Our paper entitled “A Criterion to Assess the Impact of Confined Volumes on Surfactant Transport to Liquid-Fluid Interfaces,” by N.J. Alvarez, L.M. Walker, and S.L. Anna, has been accepted for publication in Soft Matter. UPDATE: The article has been published online as of July 23, 2012.
Abstract: When dissolved surfactant adsorbs at an interface, the bulk concentration decreases. If the initial concentration is low or the interfacial area large, the concentration decrease can be significant, and the solution depleted. Although depletion is not a new phenomenon, properly accounting for it requires a global mass conservation constraint in addition to a mass transport model. The emergence of new applications involving adsorption in finite volumes and with large surface areas, including micro- and nanoscale droplet formation, has introduced new scenarios in which depletion can be significant but complex to analyze. The purpose of this paper is to develop simple criteria to allow practitioners in these applications to rapidly and easily assess the potential impact of depletion. We use a global mass balance to show that two dimensionless parameters fully describe the role of depletion in both equilibrium surface properties and timescales to reach equilibrium. The dimensionless parameters represent the potential mass lost to the interface, denoted ζ, and the surface activity of the surfactant, denoted f. Characteristic transport timescales are shown to be a function of the finite geometry. A scaling analysis is developed for the case of surfactant dissolved inside a spherical drop, and compared with that of a finite spherical shell. The analyses developed here lead to simple criteria that are useful even when the surfactant properties are not well characterized or a full transport analysis is difficult. The criteria can be generalized to adsorption at solid surfaces.
A large group of students and faculty from the Center for Complex Fluids Engineering attended the ACS Colloid and Surface Science Symposium at Johns Hopkins this past week.

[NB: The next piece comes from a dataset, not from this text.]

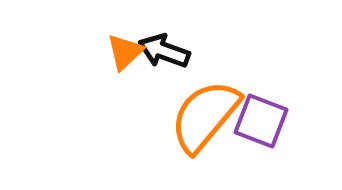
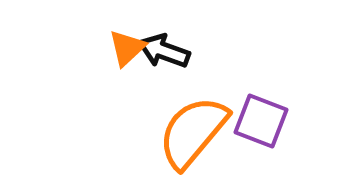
orange triangle: moved 2 px right, 4 px up
orange semicircle: moved 12 px left, 16 px down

From the Anna Lab, talks were given by Anthony Kotula, Todd Moyle, Ying Zhang, and Shelley Anna. Shelley co-chaired the Microfluidics sessions with German Drazer. Anthony Kotula was selected to talk in the Langmuir Student Awards session.
Our paper entitled “Interaction of Toroidal Focal Conic Defects with Shear Flow,” by S. Chatterjee and S.L. Anna, has been published in Soft Matter, 8 (2012) 6698 – 6705.
Abstract: Toroidal focal conic defects form in smectic liquid crystals due to antagonistic surface anchoring conditions. The resulting layer structure, defect size, and the formation of ordered patterns of defects have been studied in detail. Here, we investigate the effect of shear flow on toroidal focal conic defects. The defects are formed and subjected to a steady linear Couette flow in a microscale shear cell. In situ visualization of the evolution of the polarization texture of individual defects reveals the impact of three distinct flow regimes on the layer structure. At low Ericksen numbers, individual defects exhibit an early time elastic regime in which the optical intensity of the layer structure does not change in the presence of the applied shear flow. At increasing applied strains, the defect layer structure deforms, resulting in a monotonically increasing optical intensity within its original footprint. At even larger applied strains, satellite defects are emitted from the anchored defect. Cessation of shear flow at moderate strains, prior to the formation of satellite defects, leads to an exponential decay of the polarization intensity of the defect, suggesting that relaxation of the layer structure occurs with a time constant that is consistent with that predicted by a permeation flow mechanism. This study establishes the relevant length and time scales involved in the interaction of shear stresses and elastic stresses in smectic liquid crystalline samples whose structure deviates significantly from an idealized aligned lamellar configuration.